A Better AI: Deep Learning and Symbolic Reasoning Together

The behavioral psychologist Daniel Kahneman has described human reasoning as being of two key types. One is fast and automatic, and the other is slow and deliberative. Metaphorically, deep learning best approximates the first kind of reasoning, Type I reasoning, while symbolic reasoning best approximates the second kind of reasoning, Type II reasoning.

Deep learning tends to be opaque and at times provides unreliable answers. At its heart, it requires massive amounts of data and relies on a particular kind of machine learning, conceptual learning, that is incomplete with regards to complex design, goal-oriented planning, metalevel reasoning, and natural language understanding based on shared understandings of the world.

Symbolic reasoning has complementary strengths and weaknesses. It supports goal-oriented reasoning, logical deduction, model-based language understanding, metalevel reasoning, complex design, and knowledge modeling. For example, it is the basis of the semantic web and ontologies in use today.
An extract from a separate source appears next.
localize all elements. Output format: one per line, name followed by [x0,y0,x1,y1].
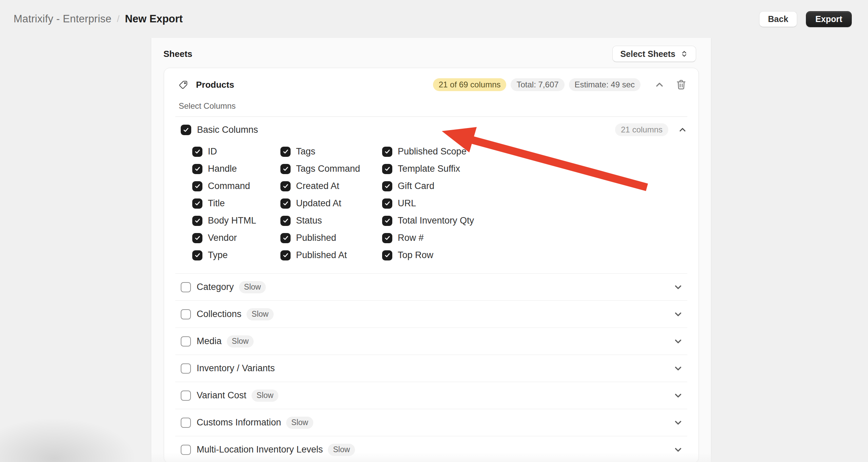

Both systems can be brittle when applied outside of the original domain they were developed for or when common-sense reasoning is required. Both require humans to carefully specify the problems themselves. Eventually, true human-level artificial intelligence will require embodied reasoning to learn common-sense concepts such as ‘up’, ‘down’, ‘in’, ‘out’, or the 83 meanings of ‘over’ George Lakoff described in his book “Women, Fire, and Dangerous Things.” Further, conceptual metaphors and many of our societal concepts and folk theories require knowledge gained from living in the world, living in a human body, and interacting with fellow humans. For the time being, we can build AIs that combine deep learning and symbolic reasoning and augment them with human knowledge and interaction to fill in these gaps.